At Roblox, most designers designed “lock-in” body types, ignoring the fact that players were wearing women’s backpacks, so none of the accessories fit them, he said. Jordan agrees. “It’s about understanding the player details needed for modding,” he says.
Marketing in the Metaverse
Designers say word-of-mouth is the best tool for promoting virtual fashion. This could mean that players are recommending products to each other on TikTok, YouTube, Discord, Twitter, or users are chatting in-game. According to Jordan, the virtual world of fashion is, in a sense, more competitive than real fashion. “There are 20 competing stores on Main Street. In digital space, one million creators can compete in the same place.” Virtual designers use and subscribe to products to expand their reach. To do this, you need to trust virtual and real influences (IRLs).

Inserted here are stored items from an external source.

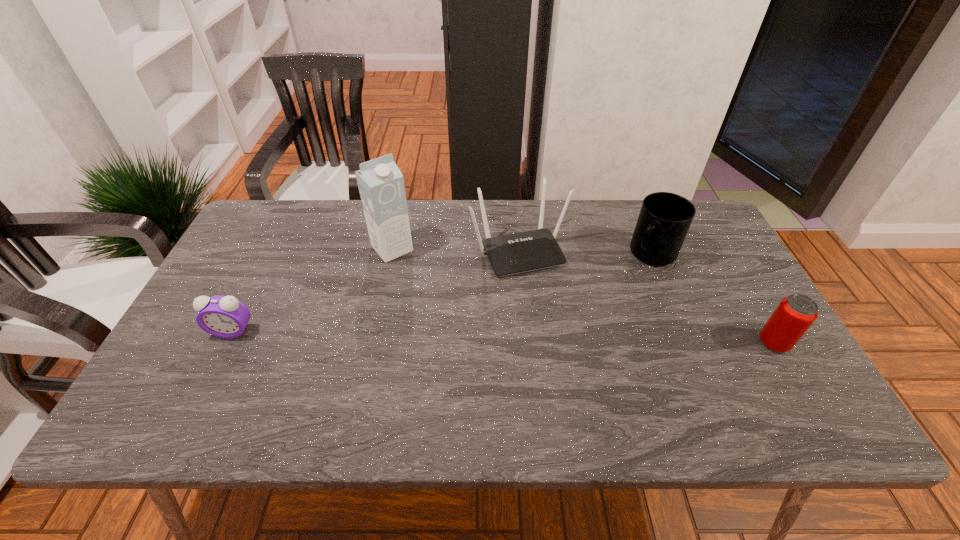 This screenshot has width=960, height=540. Identify the location of the shortest object. (222, 316).

I want to click on the leftmost object, so click(x=222, y=316).

Locate an element on the screen. This screenshot has width=960, height=540. the rightmost object is located at coordinates (794, 315).

The width and height of the screenshot is (960, 540). What are the coordinates of `the tallest object` in the screenshot? It's located at [381, 185].

Where is `the second object from left to right`? the second object from left to right is located at coordinates (381, 185).

Locate an element on the screen. the third object from left to right is located at coordinates (510, 254).

At what (x,y) coordinates should I click in order to perform the action: click on the second object from right to left. Please return your answer as a coordinate pair (x, y). Looking at the image, I should click on (664, 220).

Where is `free space located 0.090m on the face of the alarm clock`? Image resolution: width=960 pixels, height=540 pixels. free space located 0.090m on the face of the alarm clock is located at coordinates coord(213,370).

In order to click on vacant space situated on the left of the rightmost object in this screenshot , I will do `click(598, 343)`.

You are a GUI agent. You are given a task and a screenshot of the screen. Output one action in this format:
    pyautogui.click(x=<x>, y=<y>)
    Task: Click on the vacant space located on the front label of the carton
    The image size is (960, 540).
    Given the screenshot: What is the action you would take?
    pyautogui.click(x=427, y=289) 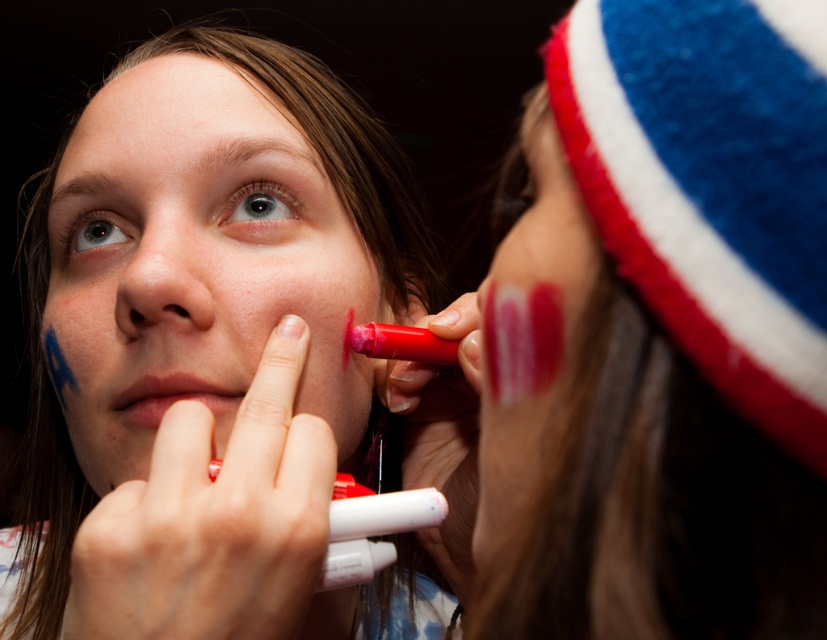 Does matte pink marker at lower left appear on the right side of matte pink paint at right?

In fact, matte pink marker at lower left is to the left of matte pink paint at right.

Between matte pink marker at lower left and matte pink paint at right, which one is positioned higher?

matte pink marker at lower left is higher up.

Which is in front, point (130, 102) or point (565, 406)?

Point (565, 406) is more forward.

At what (x,y) coordinates should I click in order to perform the action: click on matte pink marker at lower left. Please return your answer as a coordinate pair (x, y). Looking at the image, I should click on (194, 264).

The height and width of the screenshot is (640, 827). Describe the element at coordinates (520, 339) in the screenshot. I see `matte red lipstick at lower right` at that location.

Which is in front, point (545, 332) or point (177, 321)?

Point (545, 332)

Find the location of `matte red lipstick at lower right`. matte red lipstick at lower right is located at coordinates (520, 339).

This screenshot has height=640, width=827. In order to click on matte red lipstick at lower right in this screenshot , I will do `click(520, 339)`.

From the picture: Is matte red marker at right wider than matte skin nose at center?

Yes, matte red marker at right is wider than matte skin nose at center.

Can you confirm if matte red marker at right is taller than matte skin nose at center?

Correct, matte red marker at right is much taller as matte skin nose at center.

Is point (692, 324) positioned in front of point (132, 276)?

Yes, it is in front of point (132, 276).

I want to click on matte red marker at right, so click(x=658, y=333). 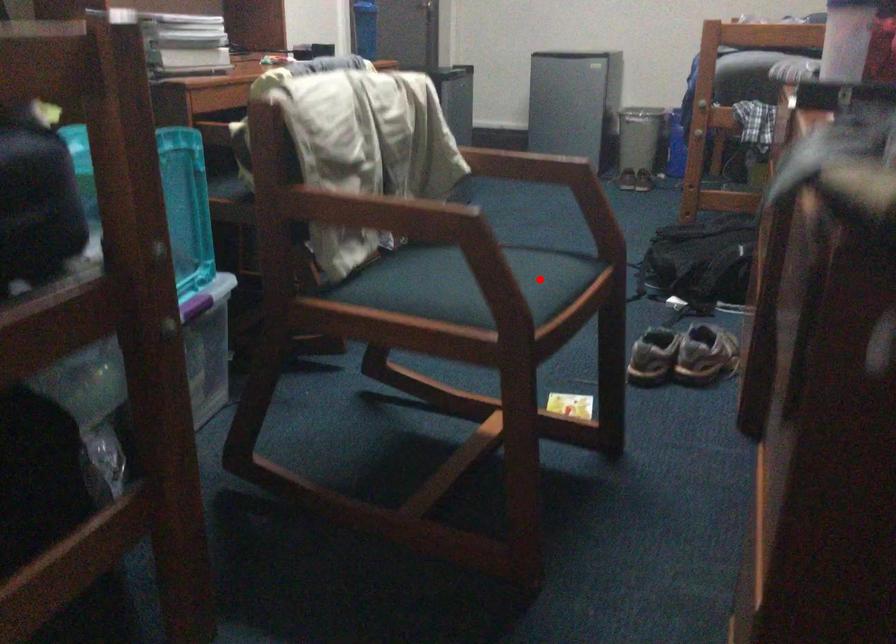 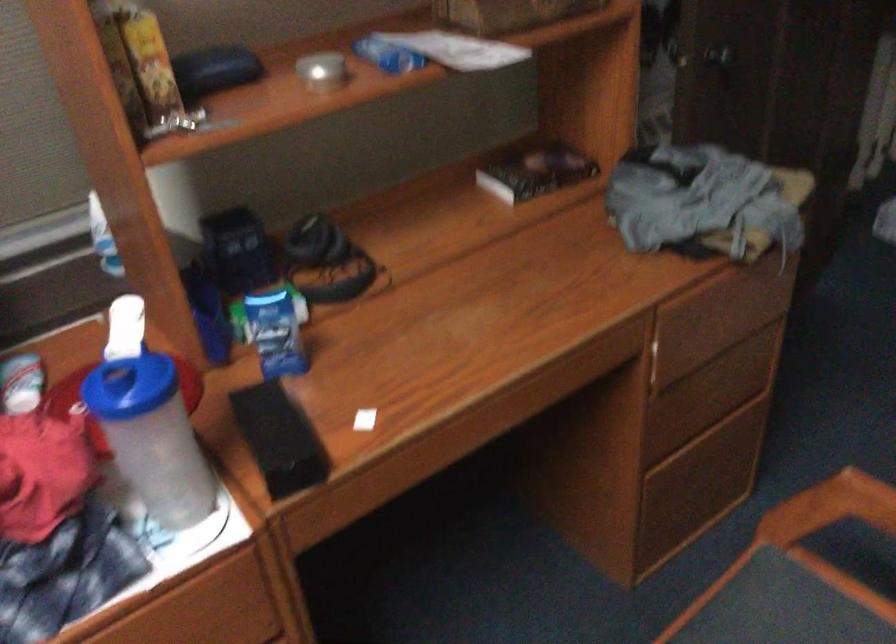 Question: I am providing you with two images of the same scene from different viewpoints. A red point is shown in image1. For the corresponding object point in image2, is it positioned nearer or farther from the camera?

Choices:
 (A) Nearer
 (B) Farther

Answer: (A) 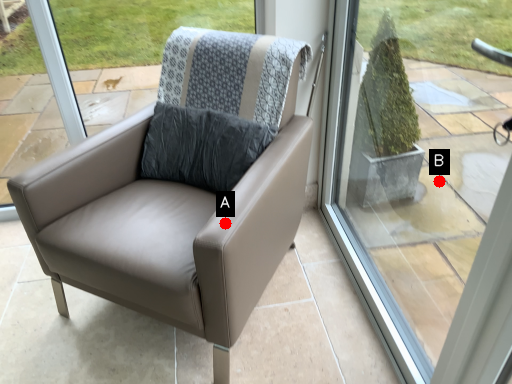 Question: Two points are circled on the image, labeled by A and B beside each circle. Which point appears closest to the camera in this image?

Choices:
 (A) A is closer
 (B) B is closer

Answer: (A) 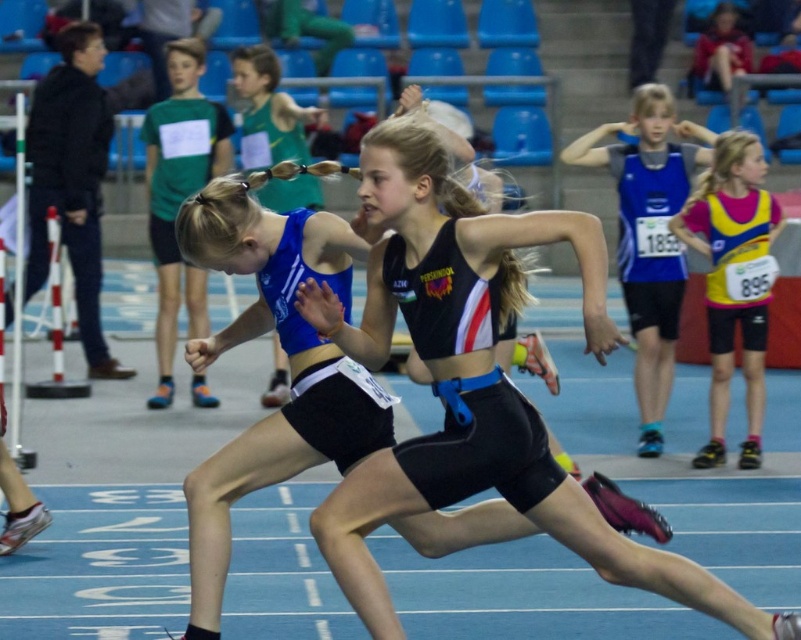 Between point (541, 476) and point (45, 202), which one is positioned in front?

Point (541, 476) is in front.

Is black matte running suit at center smaller than matte black shorts at left?

Incorrect, black matte running suit at center is not smaller in size than matte black shorts at left.

At what (x,y) coordinates should I click in order to perform the action: click on black matte running suit at center. Please return your answer as a coordinate pair (x, y). This screenshot has height=640, width=801. Looking at the image, I should click on (473, 381).

Is blue jersey at center further to the viewer compared to matte black shorts at left?

No, blue jersey at center is closer to the viewer.

Can you confirm if blue jersey at center is smaller than matte black shorts at left?

Indeed, blue jersey at center has a smaller size compared to matte black shorts at left.

Is point (667, 205) positioned before point (38, 244)?

Yes.

Where is `blue jersey at center`? The width and height of the screenshot is (801, 640). blue jersey at center is located at coordinates (649, 237).

Who is more distant from viewer, [643,164] or [761,212]?

The point [643,164] is behind.

Does blue jersey at center appear on the right side of yellow and pink jersey at right?

No, blue jersey at center is not to the right of yellow and pink jersey at right.

Is point (634, 214) positioned after point (715, 374)?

Samuel Jordan, Misc ha McGuffey and James Robert have built successful businesses through virtual design, game sales and gorgeous collaboration. Photo: Samuel Jordan, Misc ha McGuffey, James Robert
Blueberry uses virtual influences and virtual placements from fashion magazines such as Homely Magazine (sold in Second Life Met averse). According to McGuffey, after seeing items from other gamer and virtual influences, people are ready to spend up to 12 hours buying the latest version in various Meta verses outside of Blueberry’s online store.
Republic worked with French jewelry store Bonnier Frees to create the Decentralized store for Met averse Fashion Week and with brands such as Coach. This helped to boost the business significantly and showed the potential of the Met averse to luxury brands. “We receive the application every day,” says Robert, who employs three more employees to join a team of nine.
Important: As Web 3 matures and games evolve, the demand for virtual booms increases. Young entrepreneurs are building fast-growing fashion brands by combining their expertise in 3D clothing design with a deeper understanding of web3 games and the community than traditional fashion and luxury brands.